● Extracted information:
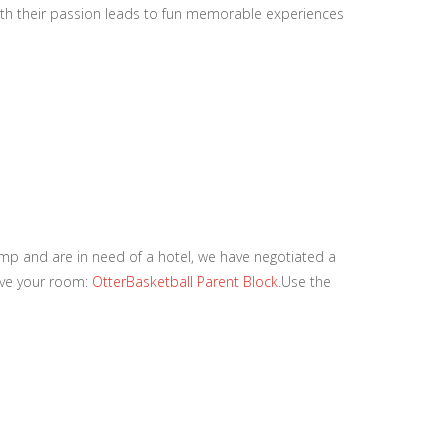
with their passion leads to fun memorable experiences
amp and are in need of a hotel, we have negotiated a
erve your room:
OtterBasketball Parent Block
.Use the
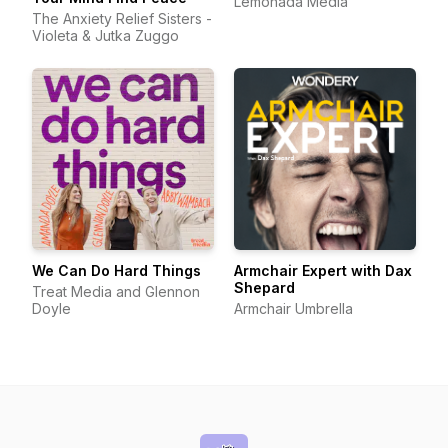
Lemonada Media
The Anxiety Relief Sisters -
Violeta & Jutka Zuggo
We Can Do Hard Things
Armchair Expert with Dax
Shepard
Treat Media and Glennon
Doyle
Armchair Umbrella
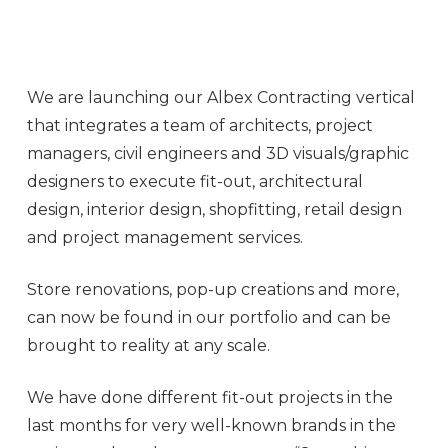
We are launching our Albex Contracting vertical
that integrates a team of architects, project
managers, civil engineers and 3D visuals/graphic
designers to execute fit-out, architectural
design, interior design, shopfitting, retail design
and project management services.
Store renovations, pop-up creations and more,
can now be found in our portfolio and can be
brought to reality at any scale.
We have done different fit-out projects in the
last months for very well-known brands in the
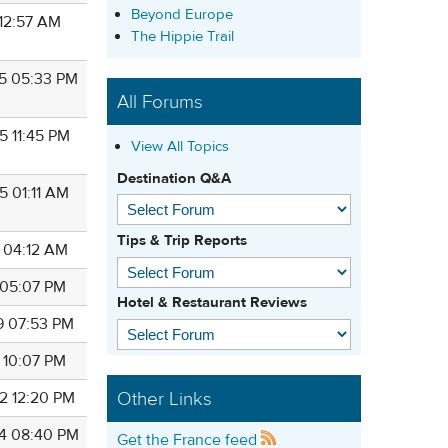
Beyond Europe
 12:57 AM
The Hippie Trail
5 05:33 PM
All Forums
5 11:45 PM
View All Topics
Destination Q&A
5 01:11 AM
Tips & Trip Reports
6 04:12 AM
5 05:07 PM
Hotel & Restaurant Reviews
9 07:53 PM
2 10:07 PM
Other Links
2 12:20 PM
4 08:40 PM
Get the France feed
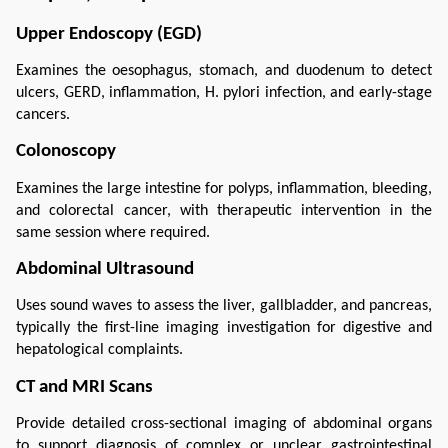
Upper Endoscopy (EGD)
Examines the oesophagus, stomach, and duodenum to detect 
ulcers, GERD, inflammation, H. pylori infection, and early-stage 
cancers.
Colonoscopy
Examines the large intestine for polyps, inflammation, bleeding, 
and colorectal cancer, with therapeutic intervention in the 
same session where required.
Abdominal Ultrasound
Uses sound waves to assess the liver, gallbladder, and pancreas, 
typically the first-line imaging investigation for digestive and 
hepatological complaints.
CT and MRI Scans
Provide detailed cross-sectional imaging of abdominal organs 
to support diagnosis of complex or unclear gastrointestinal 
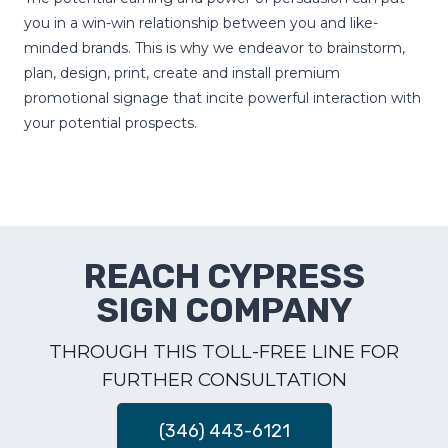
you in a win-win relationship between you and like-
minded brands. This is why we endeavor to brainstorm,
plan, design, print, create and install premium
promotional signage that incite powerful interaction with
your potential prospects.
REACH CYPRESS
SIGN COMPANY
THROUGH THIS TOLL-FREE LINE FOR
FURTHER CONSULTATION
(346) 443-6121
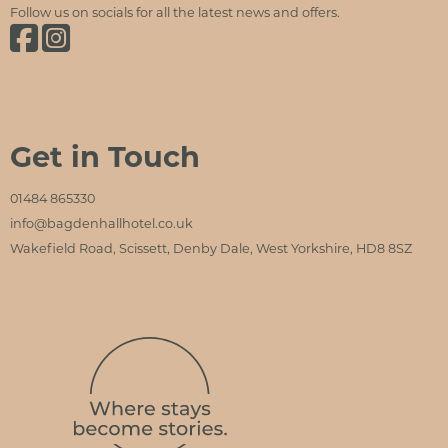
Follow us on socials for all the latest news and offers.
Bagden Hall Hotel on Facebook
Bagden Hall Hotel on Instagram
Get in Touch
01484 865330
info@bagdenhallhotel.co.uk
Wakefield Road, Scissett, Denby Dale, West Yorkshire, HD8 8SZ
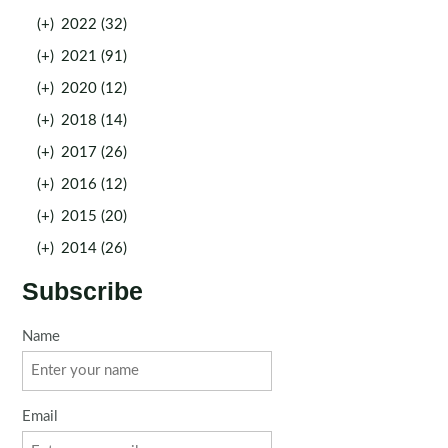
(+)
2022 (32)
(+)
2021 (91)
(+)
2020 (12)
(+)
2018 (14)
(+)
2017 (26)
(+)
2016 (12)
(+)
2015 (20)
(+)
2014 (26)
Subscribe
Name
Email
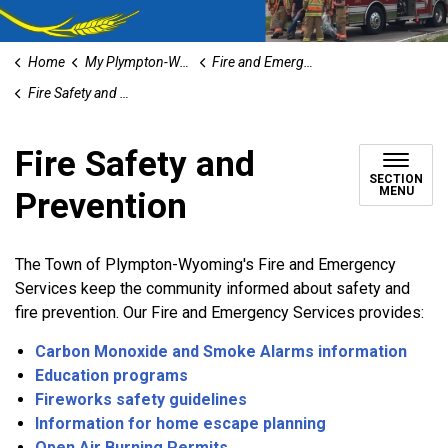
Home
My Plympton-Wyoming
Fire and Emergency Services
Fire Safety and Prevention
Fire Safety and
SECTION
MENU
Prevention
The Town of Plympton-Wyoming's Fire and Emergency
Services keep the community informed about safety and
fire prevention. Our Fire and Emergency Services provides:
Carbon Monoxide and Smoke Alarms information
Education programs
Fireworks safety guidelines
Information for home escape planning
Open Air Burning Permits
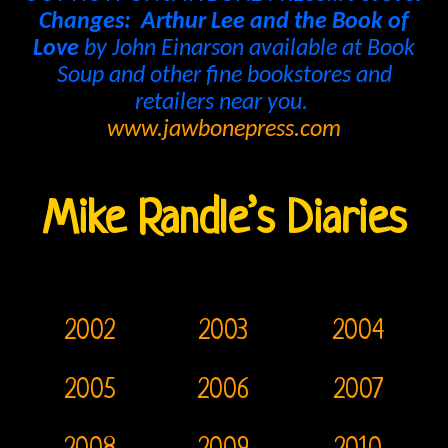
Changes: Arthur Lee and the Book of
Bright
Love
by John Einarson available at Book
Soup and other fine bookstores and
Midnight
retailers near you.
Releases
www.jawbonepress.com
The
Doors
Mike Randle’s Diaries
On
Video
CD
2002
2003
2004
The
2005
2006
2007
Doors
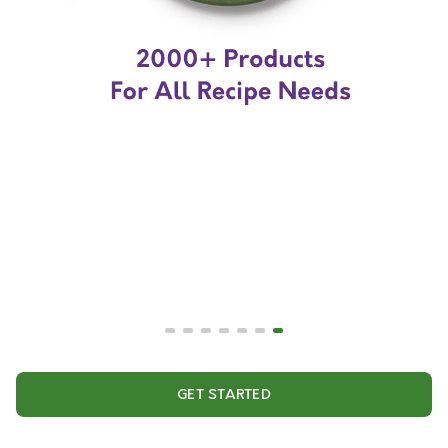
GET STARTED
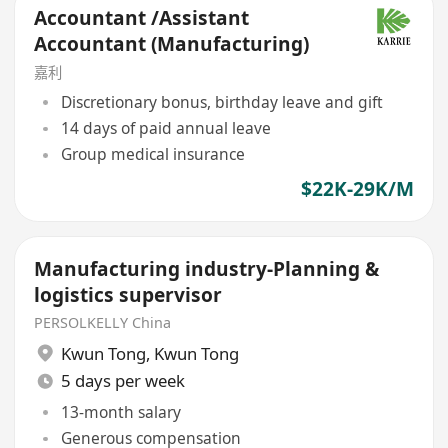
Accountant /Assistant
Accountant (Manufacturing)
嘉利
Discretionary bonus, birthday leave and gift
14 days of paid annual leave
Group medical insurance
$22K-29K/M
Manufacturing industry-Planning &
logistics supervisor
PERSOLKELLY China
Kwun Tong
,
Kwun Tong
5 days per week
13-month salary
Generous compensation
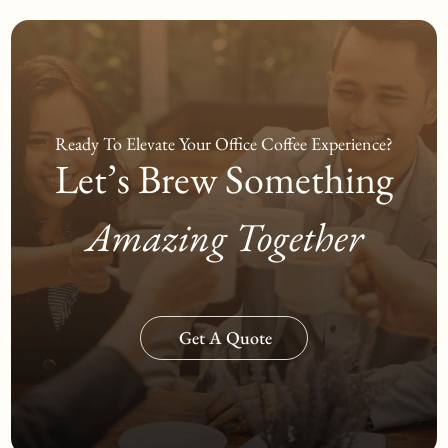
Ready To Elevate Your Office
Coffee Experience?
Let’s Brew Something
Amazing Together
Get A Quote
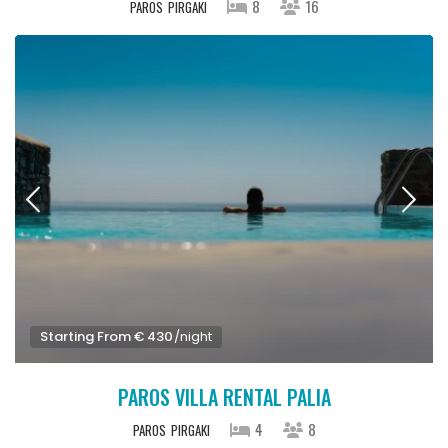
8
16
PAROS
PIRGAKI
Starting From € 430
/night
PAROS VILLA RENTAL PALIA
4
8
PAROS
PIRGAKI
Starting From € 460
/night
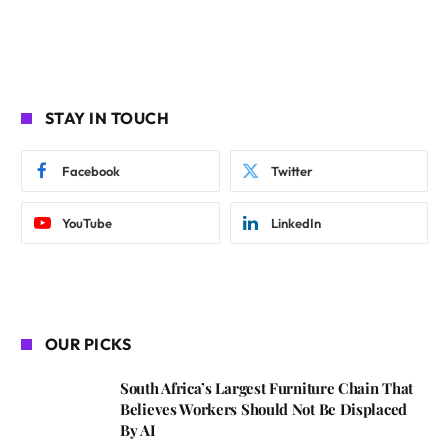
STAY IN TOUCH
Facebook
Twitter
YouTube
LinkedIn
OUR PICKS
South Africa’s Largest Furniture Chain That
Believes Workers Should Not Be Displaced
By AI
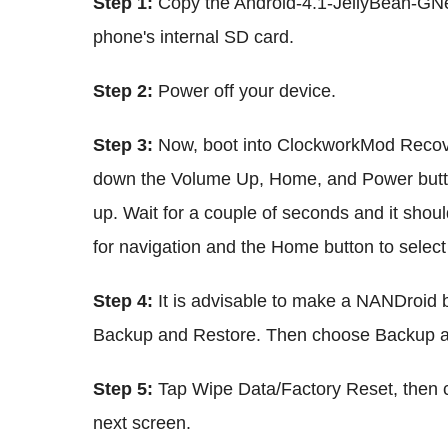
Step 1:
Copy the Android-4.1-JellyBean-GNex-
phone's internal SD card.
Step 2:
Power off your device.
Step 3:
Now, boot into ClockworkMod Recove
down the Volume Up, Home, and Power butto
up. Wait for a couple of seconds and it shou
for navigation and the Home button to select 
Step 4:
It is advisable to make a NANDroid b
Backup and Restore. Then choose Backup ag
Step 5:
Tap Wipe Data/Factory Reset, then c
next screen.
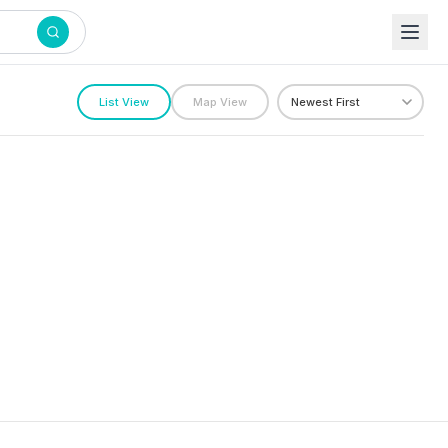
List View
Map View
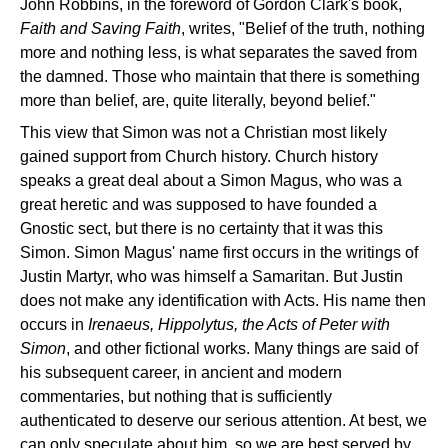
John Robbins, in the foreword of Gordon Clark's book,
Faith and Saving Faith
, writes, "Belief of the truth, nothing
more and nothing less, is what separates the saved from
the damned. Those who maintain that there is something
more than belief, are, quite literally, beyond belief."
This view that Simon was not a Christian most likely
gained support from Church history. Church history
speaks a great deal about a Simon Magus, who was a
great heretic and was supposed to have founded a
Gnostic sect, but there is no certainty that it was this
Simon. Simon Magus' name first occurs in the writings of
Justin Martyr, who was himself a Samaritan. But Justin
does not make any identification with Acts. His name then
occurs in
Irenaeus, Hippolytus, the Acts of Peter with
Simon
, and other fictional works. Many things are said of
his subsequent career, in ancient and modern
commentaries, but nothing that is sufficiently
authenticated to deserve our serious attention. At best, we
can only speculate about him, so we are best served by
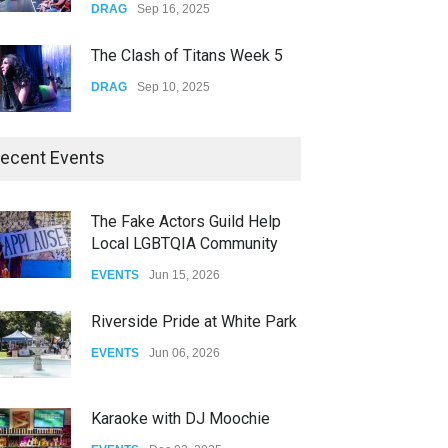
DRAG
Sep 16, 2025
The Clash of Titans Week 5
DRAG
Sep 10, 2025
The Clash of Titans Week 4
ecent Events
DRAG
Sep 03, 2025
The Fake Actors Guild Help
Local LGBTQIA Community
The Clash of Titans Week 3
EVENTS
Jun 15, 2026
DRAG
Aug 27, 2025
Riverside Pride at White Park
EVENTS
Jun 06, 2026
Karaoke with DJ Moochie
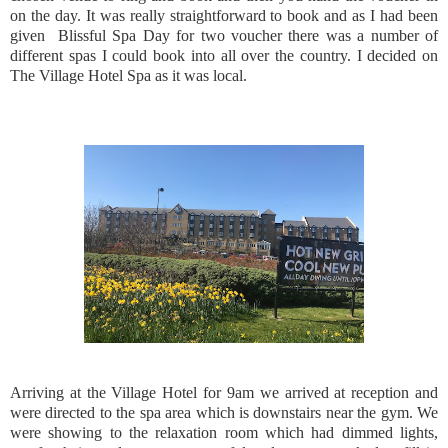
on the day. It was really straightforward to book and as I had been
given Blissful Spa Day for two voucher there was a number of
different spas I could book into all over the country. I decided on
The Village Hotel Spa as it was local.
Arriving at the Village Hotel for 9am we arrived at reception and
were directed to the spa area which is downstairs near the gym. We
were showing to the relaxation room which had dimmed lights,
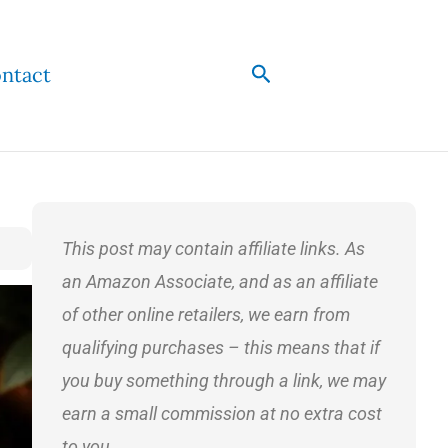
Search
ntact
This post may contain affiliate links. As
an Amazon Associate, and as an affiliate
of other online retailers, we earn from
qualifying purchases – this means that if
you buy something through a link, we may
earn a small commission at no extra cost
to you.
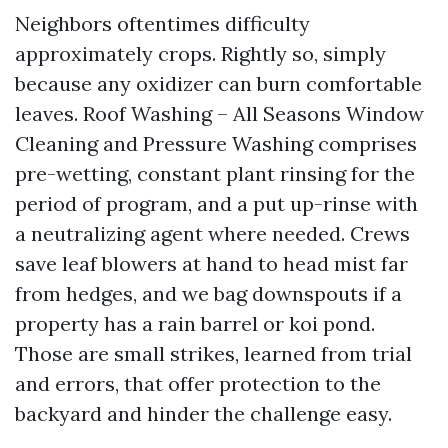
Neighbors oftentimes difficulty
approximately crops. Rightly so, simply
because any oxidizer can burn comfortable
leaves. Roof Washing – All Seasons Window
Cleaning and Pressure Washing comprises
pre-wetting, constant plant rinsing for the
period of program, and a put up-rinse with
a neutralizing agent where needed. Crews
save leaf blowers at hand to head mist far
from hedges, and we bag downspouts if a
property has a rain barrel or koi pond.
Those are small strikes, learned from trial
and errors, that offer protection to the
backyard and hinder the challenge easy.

● What you are asked to do: When you copy the records above, keep every word exact and drop the pictures.

● Exercise output:
with their passion leads to fun memorable experiences
amp and are in need of a hotel, we have negotiated a
erve your room:
OtterBasketball Parent Block
.Use the
Lemonada Media
The Anxiety Relief Sisters -
Violeta & Jutka Zuggo
We Can Do Hard Things
Armchair Expert with Dax
Shepard
Treat Media and Glennon
Doyle
Armchair Umbrella
We are launching our Albex Contracting vertical
that integrates a team of architects, project
managers, civil engineers and 3D visuals/graphic
designers to execute fit-out, architectural
design, interior design, shopfitting, retail design
and project management services.
Store renovations, pop-up creations and more,
can now be found in our portfolio and can be
brought to reality at any scale.
We have done different fit-out projects in the
last months for very well-known brands in the
Beyond Europe
 12:57 AM
The Hippie Trail
5 05:33 PM
All Forums
5 11:45 PM
View All Topics
Destination Q&A
5 01:11 AM
Tips & Trip Reports
6 04:12 AM
5 05:07 PM
Hotel & Restaurant Reviews
9 07:53 PM
2 10:07 PM
Other Links
2 12:20 PM
4 08:40 PM
Get the France feed
Upper Endoscopy (EGD)
Examines the oesophagus, stomach, and duodenum to detect 
ulcers, GERD, inflammation, H. pylori infection, and early-stage 
cancers.
Colonoscopy
Examines the large intestine for polyps, inflammation, bleeding, 
and colorectal cancer, with therapeutic intervention in the 
same session where required.
Abdominal Ultrasound
Uses sound waves to assess the liver, gallbladder, and pancreas, 
typically the first-line imaging investigation for digestive and 
hepatological complaints.
CT and MRI Scans
Provide detailed cross-sectional imaging of abdominal organs 
to support diagnosis of complex or unclear gastrointestinal 
you in a win-win relationship between you and like-
minded brands. This is why we endeavor to brainstorm,
plan, design, print, create and install premium
promotional signage that incite powerful interaction with
your potential prospects.
REACH CYPRESS
SIGN COMPANY
THROUGH THIS TOLL-FREE LINE FOR
FURTHER CONSULTATION
(346) 443-6121
Follow us on socials for all the latest news and offers.
Bagden Hall Hotel on Facebook
Bagden Hall Hotel on Instagram
Get in Touch
01484 865330
info@bagdenhallhotel.co.uk
Wakefield Road, Scissett, Denby Dale, West Yorkshire, HD8 8SZ
(+)
2022 (32)
(+)
2021 (91)
(+)
2020 (12)
(+)
2018 (14)
(+)
2017 (26)
(+)
2016 (12)
(+)
2015 (20)
(+)
2014 (26)
Subscribe
Name
Email
Home
My Plympton-Wyoming
Fire and Emergency Services
Fire Safety and Prevention
Fire Safety and
SECTION
MENU
Prevention
The Town of Plympton-Wyoming's Fire and Emergency
Services keep the community informed about safety and
fire prevention. Our Fire and Emergency Services provides:
Carbon Monoxide and Smoke Alarms information
Education programs
Fireworks safety guidelines
Information for home escape planning
Open Air Burning Permits
Changes: Arthur Lee and the Book of
Bright
Love
by John Einarson available at Book
Soup and other fine bookstores and
Midnight
retailers near you.
Releases
www.jawbonepress.com
The
Doors
Mike Randle’s Diaries
On
Video
CD
2002
2003
2004
The
2005
2006
2007
Doors
GET STARTED
Accountant /Assistant
Accountant (Manufacturing)
嘉利
Discretionary bonus, birthday leave and gift
14 days of paid annual leave
Group medical insurance
$22K-29K/M
Manufacturing industry-Planning &
logistics supervisor
PERSOLKELLY China
Kwun Tong
,
Kwun Tong
5 days per week
13-month salary
Generous compensation
Ready To Elevate Your Office
Coffee Experience?
Let’s Brew Something
Amazing Together
Get A Quote
8
16
PAROS
PIRGAKI
Starting From € 430
/night
PAROS VILLA RENTAL PALIA
4
8
PAROS
PIRGAKI
Starting From € 460
/night
STAY IN TOUCH
Facebook
Twitter
YouTube
LinkedIn
OUR PICKS
South Africa’s Largest Furniture Chain That
Believes Workers Should Not Be Displaced
By AI
Step 1:
Copy the Android-4.1-JellyBean-GNex-
phone's internal SD card.
Step 2:
Power off your device.
Step 3:
Now, boot into ClockworkMod Recove
down the Volume Up, Home, and Power butto
up. Wait for a couple of seconds and it shou
for navigation and the Home button to select 
Step 4:
It is advisable to make a NANDroid b
Backup and Restore. Then choose Backup ag
Step 5:
Tap Wipe Data/Factory Reset, then c
next screen.
List View
Map View
John Robbins, in the foreword of Gordon Clark's book,
Faith and Saving Faith
, writes, "Belief of the truth, nothing
more and nothing less, is what separates the saved from
the damned. Those who maintain that there is something
more than belief, are, quite literally, beyond belief."
This view that Simon was not a Christian most likely
gained support from Church history. Church history
speaks a great deal about a Simon Magus, who was a
great heretic and was supposed to have founded a
Gnostic sect, but there is no certainty that it was this
Simon. Simon Magus' name first occurs in the writings of
Justin Martyr, who was himself a Samaritan. But Justin
does not make any identification with Acts. His name then
occurs in
Irenaeus, Hippolytus, the Acts of Peter with
Simon
, and other fictional works. Many things are said of
his subsequent career, in ancient and modern
commentaries, but nothing that is sufficiently
authenticated to deserve our serious attention. At best, we
can only speculate about him, so we are best served by
DRAG
Sep 16, 2025
The Clash of Titans Week 5
DRAG
Sep 10, 2025
The Clash of Titans Week 4
ecent Events
DRAG
Sep 03, 2025
The Fake Actors Guild Help
Local LGBTQIA Community
The Clash of Titans Week 3
EVENTS
Jun 15, 2026
DRAG
Aug 27, 2025
Riverside Pride at White Park
EVENTS
Jun 06, 2026
Karaoke with DJ Moochie
on the day. It was really straightforward to book and as I had been
given Blissful Spa Day for two voucher there was a number of
different spas I could book into all over the country. I decided on
The Village Hotel Spa as it was local.
Arriving at the Village Hotel for 9am we arrived at reception and
were directed to the spa area which is downstairs near the gym. We
were showing to the relaxation room which had dimmed lights,
Search
ntact
This post may contain affiliate links. As
an Amazon Associate, and as an affiliate
of other online retailers, we earn from
qualifying purchases – this means that if
you buy something through a link, we may
earn a small commission at no extra cost
to you.
Neighbors oftentimes difficulty
approximately crops. Rightly so, simply
because any oxidizer can burn comfortable
leaves. Roof Washing – All Seasons Window
Cleaning and Pressure Washing comprises
pre-wetting, constant plant rinsing for the
period of program, and a put up-rinse with
a neutralizing agent where needed. Crews
save leaf blowers at hand to head mist far
from hedges, and we bag downspouts if a
property has a rain barrel or koi pond.
Those are small strikes, learned from trial
and errors, that offer protection to the
backyard and hinder the challenge easy.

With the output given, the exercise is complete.